(Source data)
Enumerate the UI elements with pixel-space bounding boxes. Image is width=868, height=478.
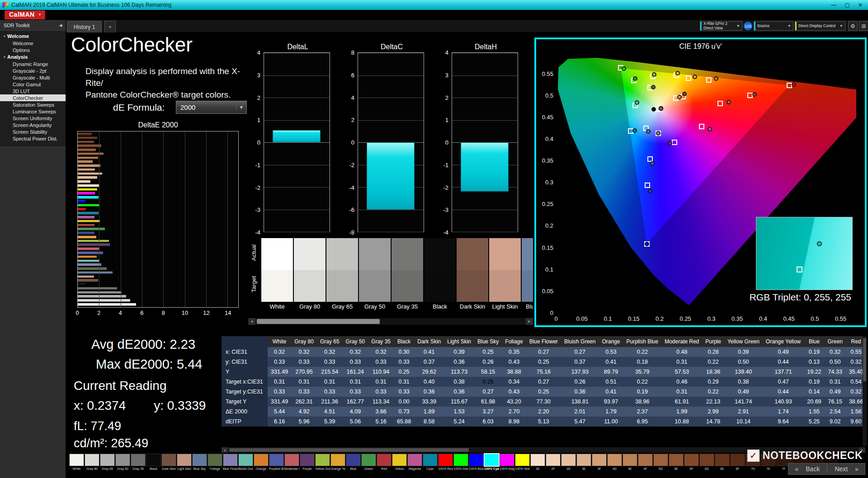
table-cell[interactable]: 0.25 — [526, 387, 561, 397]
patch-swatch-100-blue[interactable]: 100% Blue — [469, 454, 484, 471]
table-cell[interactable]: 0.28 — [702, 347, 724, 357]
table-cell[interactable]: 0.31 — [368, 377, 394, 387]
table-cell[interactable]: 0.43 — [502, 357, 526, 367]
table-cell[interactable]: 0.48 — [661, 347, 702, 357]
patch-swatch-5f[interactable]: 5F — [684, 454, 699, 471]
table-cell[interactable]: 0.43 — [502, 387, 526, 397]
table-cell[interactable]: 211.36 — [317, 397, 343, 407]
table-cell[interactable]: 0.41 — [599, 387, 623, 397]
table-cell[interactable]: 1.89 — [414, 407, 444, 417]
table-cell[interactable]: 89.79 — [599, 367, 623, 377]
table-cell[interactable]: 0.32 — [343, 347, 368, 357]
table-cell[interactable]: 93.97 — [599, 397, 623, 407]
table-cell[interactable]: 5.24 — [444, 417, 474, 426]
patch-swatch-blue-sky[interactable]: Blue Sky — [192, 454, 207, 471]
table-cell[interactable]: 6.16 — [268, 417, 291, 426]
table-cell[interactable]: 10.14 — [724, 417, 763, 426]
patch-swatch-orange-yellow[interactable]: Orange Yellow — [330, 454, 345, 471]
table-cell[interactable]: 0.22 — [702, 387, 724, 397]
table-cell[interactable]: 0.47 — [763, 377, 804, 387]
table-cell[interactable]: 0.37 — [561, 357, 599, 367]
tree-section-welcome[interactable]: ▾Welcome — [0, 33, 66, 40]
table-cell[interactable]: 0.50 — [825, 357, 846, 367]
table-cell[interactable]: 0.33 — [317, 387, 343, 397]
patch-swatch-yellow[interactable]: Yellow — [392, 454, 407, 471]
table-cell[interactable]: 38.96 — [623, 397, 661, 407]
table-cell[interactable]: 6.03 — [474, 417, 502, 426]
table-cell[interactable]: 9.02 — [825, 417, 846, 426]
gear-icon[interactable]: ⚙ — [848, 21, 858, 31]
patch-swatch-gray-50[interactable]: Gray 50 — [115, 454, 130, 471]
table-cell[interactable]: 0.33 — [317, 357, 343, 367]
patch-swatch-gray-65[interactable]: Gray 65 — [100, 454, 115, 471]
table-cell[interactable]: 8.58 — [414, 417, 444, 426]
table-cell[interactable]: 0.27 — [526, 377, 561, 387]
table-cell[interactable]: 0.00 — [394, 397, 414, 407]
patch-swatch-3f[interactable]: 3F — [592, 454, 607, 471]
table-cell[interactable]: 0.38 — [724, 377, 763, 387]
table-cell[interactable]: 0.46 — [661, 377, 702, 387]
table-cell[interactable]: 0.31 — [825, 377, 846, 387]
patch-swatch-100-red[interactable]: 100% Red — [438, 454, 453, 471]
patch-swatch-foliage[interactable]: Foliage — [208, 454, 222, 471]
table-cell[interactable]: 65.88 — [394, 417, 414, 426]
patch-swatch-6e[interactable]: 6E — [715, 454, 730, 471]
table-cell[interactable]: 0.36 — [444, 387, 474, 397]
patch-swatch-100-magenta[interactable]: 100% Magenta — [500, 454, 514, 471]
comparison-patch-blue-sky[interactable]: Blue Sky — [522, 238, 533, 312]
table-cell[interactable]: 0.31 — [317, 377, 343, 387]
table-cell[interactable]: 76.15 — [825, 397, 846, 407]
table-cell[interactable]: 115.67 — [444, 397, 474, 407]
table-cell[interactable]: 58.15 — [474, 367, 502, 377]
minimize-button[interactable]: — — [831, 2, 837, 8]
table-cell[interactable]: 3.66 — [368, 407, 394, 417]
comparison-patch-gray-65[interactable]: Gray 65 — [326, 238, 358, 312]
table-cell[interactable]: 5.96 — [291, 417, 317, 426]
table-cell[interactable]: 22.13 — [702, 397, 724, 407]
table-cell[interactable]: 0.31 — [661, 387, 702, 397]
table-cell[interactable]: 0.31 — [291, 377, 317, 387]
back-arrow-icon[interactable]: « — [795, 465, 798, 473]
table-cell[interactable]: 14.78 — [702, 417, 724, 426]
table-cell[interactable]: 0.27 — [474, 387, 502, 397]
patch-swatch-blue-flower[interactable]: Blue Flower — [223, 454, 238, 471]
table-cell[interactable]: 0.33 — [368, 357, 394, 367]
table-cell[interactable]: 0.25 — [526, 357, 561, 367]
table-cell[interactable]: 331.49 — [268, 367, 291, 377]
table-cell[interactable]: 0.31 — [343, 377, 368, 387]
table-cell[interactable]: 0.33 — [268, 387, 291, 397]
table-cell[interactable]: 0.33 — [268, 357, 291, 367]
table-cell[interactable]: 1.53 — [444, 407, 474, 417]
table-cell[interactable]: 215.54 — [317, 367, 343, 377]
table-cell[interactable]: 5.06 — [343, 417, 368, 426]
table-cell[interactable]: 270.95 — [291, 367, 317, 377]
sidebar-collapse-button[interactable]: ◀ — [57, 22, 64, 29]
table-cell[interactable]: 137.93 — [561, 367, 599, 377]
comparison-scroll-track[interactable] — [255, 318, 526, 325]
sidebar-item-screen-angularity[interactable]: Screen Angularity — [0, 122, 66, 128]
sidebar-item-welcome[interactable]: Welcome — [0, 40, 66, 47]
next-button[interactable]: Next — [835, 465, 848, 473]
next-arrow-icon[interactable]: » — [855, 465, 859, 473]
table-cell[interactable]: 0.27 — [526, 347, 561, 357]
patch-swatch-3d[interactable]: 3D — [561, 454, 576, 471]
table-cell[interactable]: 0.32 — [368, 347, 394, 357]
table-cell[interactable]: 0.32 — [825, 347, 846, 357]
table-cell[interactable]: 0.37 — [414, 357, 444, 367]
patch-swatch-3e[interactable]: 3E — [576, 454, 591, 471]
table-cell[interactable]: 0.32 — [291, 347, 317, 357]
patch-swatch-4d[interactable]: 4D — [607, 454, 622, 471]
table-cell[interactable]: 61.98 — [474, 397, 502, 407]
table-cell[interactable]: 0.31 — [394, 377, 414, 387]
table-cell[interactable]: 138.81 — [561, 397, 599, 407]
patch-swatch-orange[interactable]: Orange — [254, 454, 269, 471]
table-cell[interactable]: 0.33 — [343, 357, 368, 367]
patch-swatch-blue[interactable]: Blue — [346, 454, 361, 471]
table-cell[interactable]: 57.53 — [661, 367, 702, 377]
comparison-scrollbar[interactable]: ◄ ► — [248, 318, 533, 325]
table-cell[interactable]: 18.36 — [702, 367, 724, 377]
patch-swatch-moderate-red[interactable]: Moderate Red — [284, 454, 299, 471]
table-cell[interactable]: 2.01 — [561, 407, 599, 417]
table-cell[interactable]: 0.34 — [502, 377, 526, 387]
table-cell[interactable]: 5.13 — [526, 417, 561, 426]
(End Source data)
Each entry should be repeated exactly as it appears; the pictures stay out.

Enumerate the UI elements with pixel-space bounding boxes. Image is width=868, height=478.
table-cell[interactable]: 0.25 — [526, 387, 561, 397]
patch-swatch-100-blue[interactable]: 100% Blue — [469, 454, 484, 471]
table-cell[interactable]: 0.28 — [702, 347, 724, 357]
table-cell[interactable]: 0.31 — [368, 377, 394, 387]
table-cell[interactable]: 0.43 — [502, 357, 526, 367]
table-cell[interactable]: 0.48 — [661, 347, 702, 357]
patch-swatch-5f[interactable]: 5F — [684, 454, 699, 471]
table-cell[interactable]: 0.43 — [502, 387, 526, 397]
table-cell[interactable]: 211.36 — [317, 397, 343, 407]
table-cell[interactable]: 0.41 — [599, 387, 623, 397]
table-cell[interactable]: 1.89 — [414, 407, 444, 417]
table-cell[interactable]: 89.79 — [599, 367, 623, 377]
table-cell[interactable]: 0.32 — [343, 347, 368, 357]
table-cell[interactable]: 93.97 — [599, 397, 623, 407]
table-cell[interactable]: 5.24 — [444, 417, 474, 426]
patch-swatch-blue-sky[interactable]: Blue Sky — [192, 454, 207, 471]
table-cell[interactable]: 6.16 — [268, 417, 291, 426]
table-cell[interactable]: 10.14 — [724, 417, 763, 426]
patch-swatch-orange-yellow[interactable]: Orange Yellow — [330, 454, 345, 471]
table-cell[interactable]: 0.22 — [702, 387, 724, 397]
table-cell[interactable]: 0.47 — [763, 377, 804, 387]
table-cell[interactable]: 0.37 — [561, 357, 599, 367]
tree-section-welcome[interactable]: ▾Welcome — [0, 33, 66, 40]
table-cell[interactable]: 0.50 — [825, 357, 846, 367]
table-cell[interactable]: 0.33 — [317, 387, 343, 397]
patch-swatch-yellow[interactable]: Yellow — [392, 454, 407, 471]
table-cell[interactable]: 38.96 — [623, 397, 661, 407]
table-cell[interactable]: 6.03 — [474, 417, 502, 426]
table-cell[interactable]: 9.02 — [825, 417, 846, 426]
gear-icon[interactable]: ⚙ — [848, 21, 858, 31]
patch-swatch-gray-50[interactable]: Gray 50 — [115, 454, 130, 471]
table-cell[interactable]: 0.33 — [317, 357, 343, 367]
patch-swatch-gray-65[interactable]: Gray 65 — [100, 454, 115, 471]
table-cell[interactable]: 8.58 — [414, 417, 444, 426]
table-cell[interactable]: 0.27 — [526, 377, 561, 387]
table-cell[interactable]: 0.00 — [394, 397, 414, 407]
patch-swatch-3f[interactable]: 3F — [592, 454, 607, 471]
table-cell[interactable]: 0.38 — [724, 377, 763, 387]
table-cell[interactable]: 0.46 — [661, 377, 702, 387]
table-cell[interactable]: 0.31 — [825, 377, 846, 387]
patch-swatch-100-red[interactable]: 100% Red — [438, 454, 453, 471]
patch-swatch-foliage[interactable]: Foliage — [208, 454, 222, 471]
table-cell[interactable]: 65.88 — [394, 417, 414, 426]
patch-swatch-6e[interactable]: 6E — [715, 454, 730, 471]
table-cell[interactable]: 0.36 — [444, 387, 474, 397]
patch-swatch-100-magenta[interactable]: 100% Magenta — [500, 454, 514, 471]
comparison-patch-blue-sky[interactable]: Blue Sky — [522, 238, 533, 312]
table-cell[interactable]: 0.31 — [317, 377, 343, 387]
table-cell[interactable]: 76.15 — [825, 397, 846, 407]
table-cell[interactable]: 115.67 — [444, 397, 474, 407]
table-cell[interactable]: 58.15 — [474, 367, 502, 377]
minimize-button[interactable]: — — [831, 2, 837, 8]
table-cell[interactable]: 3.66 — [368, 407, 394, 417]
comparison-patch-gray-65[interactable]: Gray 65 — [326, 238, 358, 312]
table-cell[interactable]: 5.96 — [291, 417, 317, 426]
table-cell[interactable]: 22.13 — [702, 397, 724, 407]
table-cell[interactable]: 0.31 — [661, 387, 702, 397]
table-cell[interactable]: 0.31 — [291, 377, 317, 387]
back-arrow-icon[interactable]: « — [795, 465, 798, 473]
table-cell[interactable]: 14.78 — [702, 417, 724, 426]
table-cell[interactable]: 0.27 — [474, 387, 502, 397]
patch-swatch-blue-flower[interactable]: Blue Flower — [223, 454, 238, 471]
table-cell[interactable]: 0.33 — [368, 357, 394, 367]
table-cell[interactable]: 0.25 — [526, 357, 561, 367]
table-cell[interactable]: 331.49 — [268, 367, 291, 377]
table-cell[interactable]: 0.31 — [343, 377, 368, 387]
table-cell[interactable]: 0.33 — [268, 387, 291, 397]
table-cell[interactable]: 0.33 — [268, 357, 291, 367]
table-cell[interactable]: 1.53 — [444, 407, 474, 417]
table-cell[interactable]: 215.54 — [317, 367, 343, 377]
table-cell[interactable]: 5.06 — [343, 417, 368, 426]
table-cell[interactable]: 270.95 — [291, 367, 317, 377]
sidebar-collapse-button[interactable]: ◀ — [57, 22, 64, 29]
table-cell[interactable]: 137.93 — [561, 367, 599, 377]
comparison-scroll-track[interactable] — [255, 318, 526, 325]
sidebar-item-screen-angularity[interactable]: Screen Angularity — [0, 122, 66, 128]
sidebar-item-welcome[interactable]: Welcome — [0, 40, 66, 47]
next-button[interactable]: Next — [835, 465, 848, 473]
next-arrow-icon[interactable]: » — [855, 465, 859, 473]
table-cell[interactable]: 0.27 — [526, 347, 561, 357]
patch-swatch-3d[interactable]: 3D — [561, 454, 576, 471]
table-cell[interactable]: 0.32 — [368, 347, 394, 357]
table-cell[interactable]: 0.32 — [825, 347, 846, 357]
table-cell[interactable]: 0.37 — [414, 357, 444, 367]
patch-swatch-3e[interactable]: 3E — [576, 454, 591, 471]
table-cell[interactable]: 0.32 — [291, 347, 317, 357]
patch-swatch-4d[interactable]: 4D — [607, 454, 622, 471]
table-cell[interactable]: 61.98 — [474, 397, 502, 407]
table-cell[interactable]: 0.31 — [394, 377, 414, 387]
table-cell[interactable]: 138.81 — [561, 397, 599, 407]
patch-swatch-orange[interactable]: Orange — [254, 454, 269, 471]
table-cell[interactable]: 0.33 — [343, 357, 368, 367]
patch-swatch-blue[interactable]: Blue — [346, 454, 361, 471]
table-cell[interactable]: 57.53 — [661, 367, 702, 377]
comparison-scrollbar[interactable]: ◄ ► — [248, 318, 533, 325]
table-cell[interactable]: 18.36 — [702, 367, 724, 377]
patch-swatch-moderate-red[interactable]: Moderate Red — [284, 454, 299, 471]
table-cell[interactable]: 2.01 — [561, 407, 599, 417]
table-cell[interactable]: 0.34 — [502, 377, 526, 387]
table-cell[interactable]: 5.13 — [526, 417, 561, 426]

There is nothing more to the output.